YEAR 2014 is fast becoming a very special year for me. There actually are many reasons for this, and all of them leave me profoundly thankful and nervous. But among the reasons is the most gratifying fact that two men, very close to my heart, will be raised to the altar in this Year of the Laity.
One is Bishop Alvaro del Portillo, successor of Opus Dei founder, St. Josemaria Escriva, who will be beatified in Madrid on September 27. He ordained me to the diaconate in Rome on January 28, 1991. It was his first time to ordain candidates to the priesthood, since he was just consecrated bishop a few weeks earlier that year.
The other is Blessed Pope John Paul II, who will be canonized saint on April 27. By an extreme stroke of luck and, I believe, a pure bolt of grace, I was chosen as one of those to be ordained priest by him in Rome that year on May 26, Trinity Sunday.
The moment I was told I would be ordained by Pope John Paul II, I literally froze in disbelief. A spontaneous and strong flow of prayers came a little later. I stammered in thanking God for the great gift, then I started to trace what brought me to that life-changing event.

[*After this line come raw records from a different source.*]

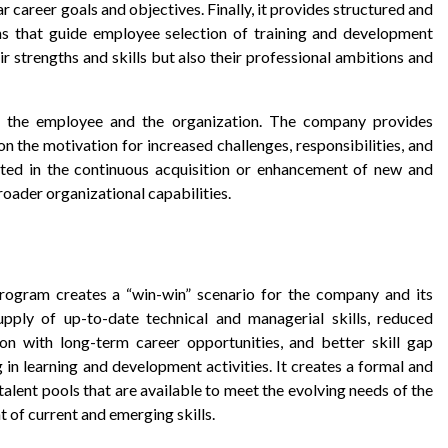
 career goals and objectives. Finally, it provides structured and
s that guide employee selection of training and development
eir strengths and skills but also their professional ambitions and
n the employee and the organization. The company provides
n the motivation for increased challenges, responsibilities, and
ted in the continuous acquisition or enhancement of new and
roader organizational capabilities.
rogram creates a “win-win” scenario for the company and its
ply of up-to-date technical and managerial skills, reduced
on with long-term career opportunities, and better skill gap
n learning and development activities. It creates a formal and
talent pools that are available to meet the evolving needs of the
 of current and emerging skills.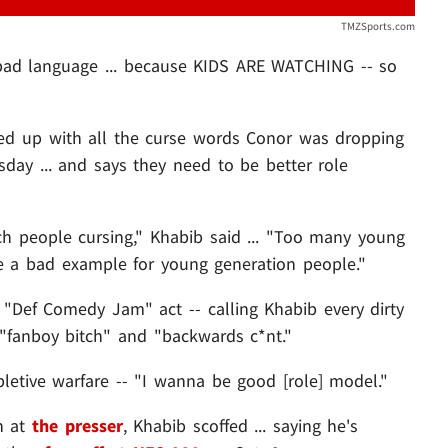
TMZSports.com
bad language ... because KIDS ARE WATCHING -- so
ed up with all the curse words Conor was dropping
sday ... and says they need to be better role
ch people cursing," Khabib said ... "Too many young
 be a bad example for young generation people."
Def Comedy Jam" act -- calling Khabib every dirty
o "fanboy bitch" and "backwards c*nt."
letive warfare -- "I wanna be good [role] model."
n at
the presser
, Khabib scoffed ... saying he's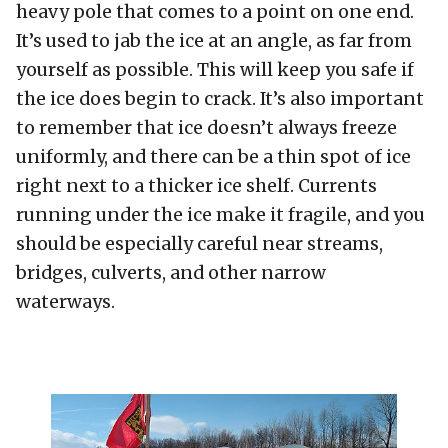
heavy pole that comes to a point on one end.
It’s used to jab the ice at an angle, as far from
yourself as possible. This will keep you safe if
the ice does begin to crack. It’s also important
to remember that ice doesn’t always freeze
uniformly, and there can be a thin spot of ice
right next to a thicker ice shelf. Currents
running under the ice make it fragile, and you
should be especially careful near streams,
bridges, culverts, and other narrow
waterways.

I don’t think I was a particularly religious person when I was a kid. All I had in mind was to play and be naughty, just like anybody else among my friends. But my mother saw to it that I prayed the rosary with her and some of my siblings who happened to be with her at the moment.
It was she who instilled in me, among many other things, love and veneration for the Pope. My lola and the teachers in grade school, mostly nuns, did the same. And I just developed that love to the point that whenever I saw a picture of Pope John XXIII, the Pope at that time, I felt good and holy and somehow urged to behave.
The nuns in school encouraged me to enter the seminary, but when I brought the idea to my father, he said, no way. And so I forgot about priesthood and pursued what everybody else was pursuing. At that time, all I wanted was to become rich and all those thingamajigs.
But I met Opus Dei while studying in college in Manila. And my life changed, made a sharp turn. Well, that’s now history.
My love and fascination for the Pope grew even more. When Pope Paul VI visited Manila, I happened to stay just a few houses from where the Nunciature, where he stayed, was.
I remember standing the whole day right in front of the Nunciature together with the crowd just to have a glimpse of him. And when I saw him, it was as if I was floating on air with joy. Prayer when infused with joy became effortless.
Then entered Pope John Paul II in 1978. At that time, I was already a professional man, working in some office, but also into deep philosophical and theological studies. It was he who sort of challenged me to take my Christian formation more seriously.
I found him irresistibly stimulating and engaging. I was sure his presence, his words, even his mannerisms were all so soaked with a certain charism that I just found myself insatiably devouring his writings and any piece of news about him. I knew I was learning a lot and growing interiorly.
When he visited Manila in 1981, I volunteered to be part of a press team. That enabled me to see him at close range. It was in Baclaran church, his first stop after arriving at the Manila airport, when I had the first chance almost to touch him if not for the security who stopped me at the last split second.
Then I was asked to go to Rome for ecclesiastical studies. I actually did not seek the priesthood. I simply was called to it, and I just said, yes, after a little reflection.
I still vividly remember every moment of that day of my ordination. What struck me most was that he started it very tired. He just came in from a trip and he already had serious health conditions. But as the event went on, I noticed he became very alive. At the end, he talked to me as if he knew me all along.
I have no doubt he is truly a saint!